Many have noted that equity crowdfunding could be one way out of the credit crunch currently facing franchising--a credit crunch that has now lasted many years longer than the recession itself. Formal rules for equity crowdfunding--whereby investors could purchase a slice of a small business--would allow more prospective franchisees to tap nontraditional sources of funding from individual investors, especially small investors. While there have been some successes with franchisees using crowdfunding, they have been limited thus far.
One of the reasons the International Franchise Association strongly supported the 2012 JOBS Act was that the Act directed the SEC to develop rules for crowdfunding. In fact, crowdfunding has strong bipartisan support in Congress. Unfortunately, under previous chairmen, the SEC had failed to take any significant action respecting rule-making for the crowdfunding portions of the JOBS Act.
Chairman Mary Jo White, however, has been a strong supporter of crowdfunding. On July 10th, just about three months after taking the chairmanship, the SEC announced new rules for crowdfunding that will permit advertising/solicitation to Accredited Investors--investors with a net worth of at least $1 million or annual income of at least $200,000--within a "walled garden". This rule-making, combined with a recent SEC "no action" letter, are significant steps toward broad-based crowdfunding. Moreover, these SEC actions mean that companies will soon--but not yet--be able to advertise for funders on social media sites outside of walled gardens, so long as prospective investors are led back to a site where their Accredited Investor status can be verified.
Even more exciting is the fact that the SEC is now evaluating rules that would allow non-Accredited Investors to participate in crowdfunding. Given the relatively quick action by Chairman White on the rules for Accredited Investors, some SEC watchers believe that rules will be announced in the next few months, followed by the required 90-day comment period before an SEC vote.

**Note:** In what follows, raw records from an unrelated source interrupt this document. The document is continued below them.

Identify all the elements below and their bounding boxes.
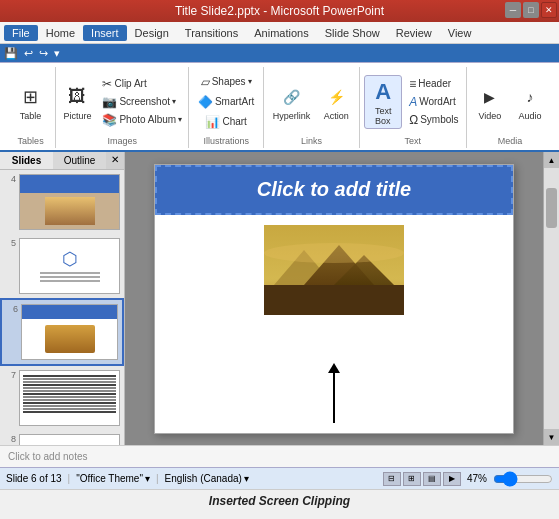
status-bar: Slide 6 of 13 | "Office Theme" ▾ | Engli… [0, 467, 559, 489]
slide-thumb-6[interactable]: 6 [0, 298, 124, 366]
qa-save[interactable]: 💾 [4, 47, 18, 60]
mountain-svg [264, 225, 404, 315]
action-button[interactable]: ⚡ Action [318, 81, 354, 123]
slide-num-5: 5 [4, 238, 16, 248]
smartart-button[interactable]: 🔷 SmartArt [195, 94, 257, 110]
shapes-icon: ▱ [201, 75, 210, 89]
video-icon: ▶ [476, 83, 504, 111]
view-buttons: ⊟ ⊞ ▤ ▶ [383, 472, 461, 486]
mountain-image [264, 225, 404, 315]
zoom-slider[interactable] [493, 471, 553, 487]
slide5-line [40, 276, 100, 278]
menu-home[interactable]: Home [38, 25, 83, 41]
language-name: English (Canada) [165, 473, 242, 484]
picture-label: Picture [63, 111, 91, 121]
svg-rect-4 [264, 285, 404, 315]
hyperlink-button[interactable]: 🔗 Hyperlink [269, 81, 315, 123]
slide7-line [23, 411, 116, 413]
chart-button[interactable]: 📊 Chart [202, 114, 249, 130]
panel-tabs: Slides Outline ✕ [0, 152, 124, 170]
qa-dropdown[interactable]: ▾ [54, 47, 60, 60]
table-label: Table [20, 111, 42, 121]
menu-review[interactable]: Review [388, 25, 440, 41]
slide7-line [23, 390, 116, 392]
illustrations-group-label: Illustrations [203, 134, 249, 146]
table-button[interactable]: ⊞ Table [13, 81, 49, 123]
menu-design[interactable]: Design [127, 25, 177, 41]
minimize-button[interactable]: ─ [505, 2, 521, 18]
illustrations-buttons: ▱ Shapes ▾ 🔷 SmartArt 📊 Chart [195, 69, 257, 134]
headerfooter-button[interactable]: ≡ Header [406, 76, 461, 92]
slide4-mountain [45, 197, 95, 225]
normal-view-button[interactable]: ⊟ [383, 472, 401, 486]
slide4-image [20, 193, 119, 229]
ribbon-content: ⊞ Table Tables 🖼 Picture ✂ Clip Art [0, 62, 559, 150]
action-icon: ⚡ [322, 83, 350, 111]
slide-title-area[interactable]: Click to add title [155, 165, 513, 215]
slide-preview-6 [21, 304, 118, 360]
slide5-line [40, 280, 100, 282]
notes-bar[interactable]: Click to add notes [0, 445, 559, 467]
panel-close-button[interactable]: ✕ [106, 152, 124, 169]
ribbon-group-text: A TextBox ≡ Header A WordArt Ω Symbols [360, 67, 467, 148]
menu-insert[interactable]: Insert [83, 25, 127, 41]
clipart-button[interactable]: ✂ Clip Art [99, 76, 185, 92]
theme-dropdown-icon: ▾ [145, 473, 150, 484]
ribbon: ⊞ Table Tables 🖼 Picture ✂ Clip Art [0, 62, 559, 152]
status-right: ⊟ ⊞ ▤ ▶ 47% [383, 471, 553, 487]
scroll-down-button[interactable]: ▼ [544, 429, 559, 445]
wordart-button[interactable]: A WordArt [406, 94, 461, 110]
textbox-button[interactable]: A TextBox [364, 75, 402, 129]
status-sep1: | [68, 473, 71, 484]
zoom-level: 47% [467, 473, 487, 484]
slide7-line [23, 375, 116, 377]
audio-button[interactable]: ♪ Audio [512, 81, 548, 123]
slide-thumb-8[interactable]: 8 [0, 430, 124, 445]
menu-slideshow[interactable]: Slide Show [317, 25, 388, 41]
language-dropdown[interactable]: English (Canada) ▾ [165, 473, 249, 484]
photoalbum-button[interactable]: 📚 Photo Album ▾ [99, 112, 185, 128]
slide-thumb-7[interactable]: 7 [0, 366, 124, 430]
screenshot-button[interactable]: 📷 Screenshot ▾ [99, 94, 185, 110]
slide7-line [23, 405, 116, 407]
text-group-label: Text [405, 134, 422, 146]
menu-view[interactable]: View [440, 25, 480, 41]
photoalbum-icon: 📚 [102, 113, 117, 127]
textbox-icon: A [369, 78, 397, 106]
caption-text: Inserted Screen Clipping [209, 494, 350, 508]
menu-file[interactable]: File [4, 25, 38, 41]
menu-transitions[interactable]: Transitions [177, 25, 246, 41]
slideshow-button[interactable]: ▶ [443, 472, 461, 486]
slide-thumb-4[interactable]: 4 [0, 170, 124, 234]
symbols-button[interactable]: Ω Symbols [406, 112, 461, 128]
slide7-line [23, 378, 116, 380]
maximize-button[interactable]: □ [523, 2, 539, 18]
theme-dropdown[interactable]: "Office Theme" ▾ [76, 473, 150, 484]
video-button[interactable]: ▶ Video [472, 81, 508, 123]
images-buttons: 🖼 Picture ✂ Clip Art 📷 Screenshot ▾ 📚 [59, 69, 185, 134]
scroll-up-button[interactable]: ▲ [544, 152, 559, 168]
scroll-track [544, 168, 559, 429]
slide-sorter-button[interactable]: ⊞ [403, 472, 421, 486]
tab-slides[interactable]: Slides [0, 152, 53, 169]
menu-animations[interactable]: Animations [246, 25, 316, 41]
editor-area: Click to add title [125, 152, 543, 445]
tab-outline[interactable]: Outline [53, 152, 106, 169]
right-scrollbar[interactable]: ▲ ▼ [543, 152, 559, 445]
textbox-label: TextBox [375, 106, 392, 126]
close-button[interactable]: ✕ [541, 2, 557, 18]
svg-point-5 [264, 243, 404, 263]
slide-panel: Slides Outline ✕ 4 5 ⬡ [0, 152, 125, 445]
hyperlink-label: Hyperlink [273, 111, 311, 121]
video-label: Video [478, 111, 501, 121]
qa-redo[interactable]: ↪ [39, 47, 48, 60]
tables-buttons: ⊞ Table [13, 69, 49, 134]
qa-undo[interactable]: ↩ [24, 47, 33, 60]
slide6-body [22, 319, 117, 359]
photoalbum-label: Photo Album [119, 114, 176, 125]
scroll-thumb[interactable] [546, 188, 557, 228]
picture-button[interactable]: 🖼 Picture [59, 81, 95, 123]
slide-thumb-5[interactable]: 5 ⬡ [0, 234, 124, 298]
shapes-button[interactable]: ▱ Shapes ▾ [198, 74, 255, 90]
reading-view-button[interactable]: ▤ [423, 472, 441, 486]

After many months, it looks like the mandate of the JOBS Act that the SEC adopt reasonable regulatory rules for crowdfunding is finally becoming a reality. I do believe that crowdfunding will be transformative for the franchising industry, allowing many more people who wish to become small business owners through franchising to enlist small investors in that effort. While crowdfunding will necessarily require careful quality control and oversight by franchisors, the SEC and state securities agencies, crowdfunding likely provides the greatest opportunity ever to bring access to capital to potential franchisees who lack ready access to networks of wealth.